As to why we see some combinations of phonemes allowed vs. not allowed, in some human languages, like how in English we have the phoneme clusters “sn”, “sm”, “str”, but not “sd-“ or “sq-“ or “[abc]” -

  1. What current theories offer explanations for why language does not permit arbitrary combinations of all available phonemes, ie, all possible combinations, so in English, every combination of 25 letters of length n would be a known word with a meaning, like “ac” (snake), “aaa” (bird), “bgqp” (waterslide), “hjpmnxyo” (cousins), etc.?
  2. Are there phonotactic theories that extend to non-adjacent (“distal” or “dislocated”) phonemic distributions, for example, “sn-“ calls to mind to me, (while writing this), words with some unvoiced consonants and some plosive consonants, “snake”, “snipe”, “snack”, “sneer”, “snide”, “snow”, “snot”, “snuff”, “snafu”, but not further consonants like “s” and “n” (alveolar nasal), like “snasna”, “snan”, “snunny”, etc.

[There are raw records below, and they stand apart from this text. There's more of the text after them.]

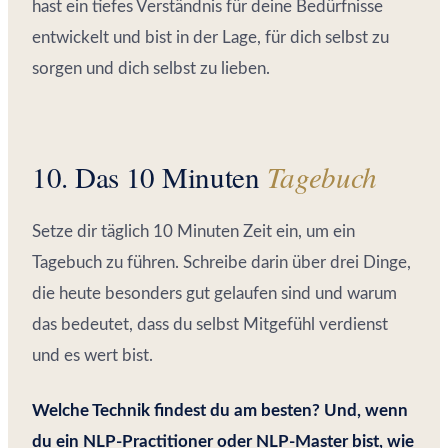
hast ein tiefes Verständnis für deine Bedürfnisse
entwickelt und bist in der Lage, für dich selbst zu
sorgen und dich selbst zu lieben.
10. Das 10 Minuten
Tagebuch
Setze dir täglich 10 Minuten Zeit ein, um ein
Tagebuch zu führen. Schreibe darin über drei Dinge,
die heute besonders gut gelaufen sind und warum
das bedeutet, dass du selbst Mitgefühl verdienst
und es wert bist.
Welche Technik findest du am besten? Und, wenn
du ein NLP-Practitioner oder NLP-Master bist, wie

Physically, the latter words strike me as exertive, like they do not feel natural in the mouth, but I have not established a correlation, and correlation ≠ causation.

In light of these questions:

There appears to be a general paradigm I am exploring in linguistics in general, which is sort of about “free generation” vs. a heavily pre-constrained rule system a priori to dictate what forms are generated (I believe the latter is much more similar to Chomsky’s idea of a “universal grammar”, but I do not know). Examples of the former might be thinks like link grammar and https://en.m.wikipedia.org/wiki/Construction_grammar, discriminative learning (here), and I think Chomsky’s Minimalist Program.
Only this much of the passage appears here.